Tarpon fishing will take off this month as migratory fish arrive along our beaches. Also look for Spanish mackerel, tripletail, cobia and false albacore (little tunny) in the coastal gulf.

Snook will move into passes and the surf, and reds and trout should feed heavily on shallow flats as baitfish become more plentiful. Trout, blues, Spanish mackerel and more should be good options on deep grass flats.

Bill Morrison, of Anna Maria Island, with a fat trout he caught with a Clouser fly in Sarasota Bay. (submitted photo)

Resident tarpons are usually the first to show up as they make their way out of rivers and creeks. As migratory tarpons start to arrive this month, we should have schools of tarpon moving both north and south along our beaches. Early-arriving tarpon may be more aggressive due to less fishing pressure early in the season. Set up in their line of travel and wait for tarpon schools to move past and cast a DOA Baitbuster, a 4-inch CAL Shad, or a live crab or pinfish to them.

Once you’ve seen the first school of fish, you can concentrate your efforts in that “lane” since other schools should be following the same route. When they aren’t showing well on the surface, a live bait under a float in their travel lane may score. I’ve also done well blind casting a DOA Baitbuster or Swimming Mullet when there wasn’t much showing on the surface. Be quiet and use your electric trolling motor sparingly. Even though your 4-stroke outboard sounds quiet, it is no substitute for an electric trolling motor. Give other anglers at least several hundred yards of space and keep in mind that fish can be moving either north or south, so setting up too close to another angler may affect their flow of fish.

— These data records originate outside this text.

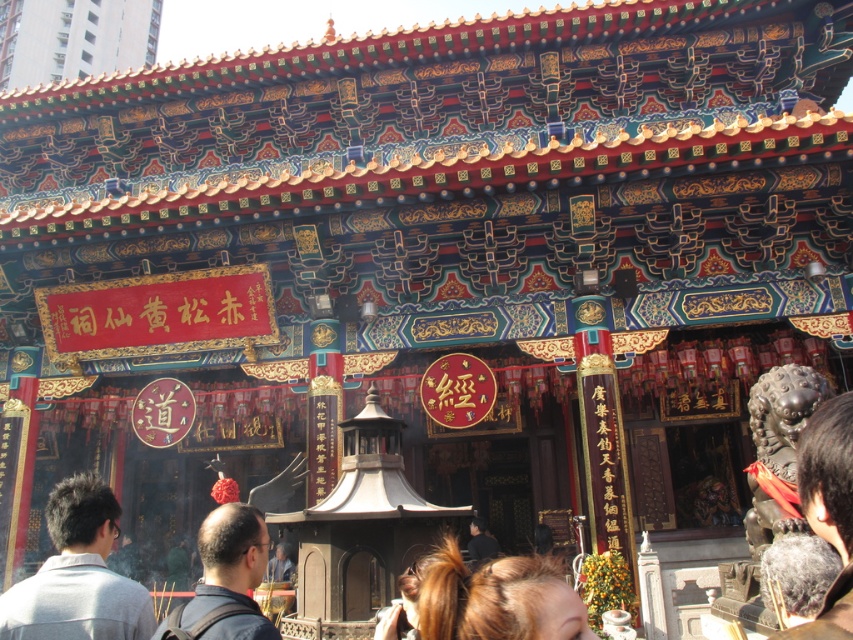 Question: Does black stone lion at lower right have a smaller size compared to dark blue fabric at center?

Choices:
 (A) no
 (B) yes

Answer: (B)

Question: Can you confirm if black stone lion at lower right is positioned above dark blue fabric at center?

Choices:
 (A) no
 (B) yes

Answer: (B)

Question: Estimate the real-world distances between objects in this image. Which object is closer to the gray fabric shirt at lower left?

Choices:
 (A) dark blue fabric at center
 (B) black stone lion at lower right

Answer: (A)

Question: Which object is farther from the camera taking this photo?

Choices:
 (A) dark blue fabric at center
 (B) gray fabric shirt at lower left

Answer: (B)

Question: Can you confirm if gray fabric shirt at lower left is positioned above black stone lion at lower right?

Choices:
 (A) yes
 (B) no

Answer: (B)

Question: Which point is farther from the camera taking this photo?

Choices:
 (A) (97, 573)
 (B) (169, 636)

Answer: (A)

Fly anglers should do well with a variety of baitfish or crab fly patterns fished on floating or intermediate sink tip fly lines. Staking out or anchoring in shallow water on their travel route should result in some shots at fish. The best angle is a “head-on” shot, followed by a quartering shot. A perpendicular shot may work if it’s timed perfectly, although casting too far beyond their line of travel will usually spook them. I use a push pole with an occasional assist from a trolling motor if I need to adjust my position to make a cast.

You may find pompano, bluefish and Spanish mackerel on the same deep grass flats where trout are plentiful. They can be targeted in the same way as trout, but you may need to use wire or heavy fluorocarbon leader when toothy fish are around. You may also find Spanish and king mackerel, little tunny, cobia and tripletail in the coastal gulf. Keep your eyes open for surface activity such as diving birds, breaking fish or baitfish being forced out of the water which could indicate the presence of mackerel, blues or little tunny. Medium spinning tackle and 8- or 9-weight fly tackle should be heavy enough, although your tarpon spinning and fly tackle is not too heavy for cobia. Look for cobia either swimming on the surface or around navigational markers or buoys. I have also found cobia swimming with schools of tarpon before. .

This is one of my favorite months of the year. If battling a big tarpon isn’t for you, you should have plenty to do on both shallow and deep grass flats or in the coastal gulf. I’ll be spending my time targeting tarpon in the coastal gulf unless conditions won’t allow it. There is something about casting a fly to a giant fish in shallow water!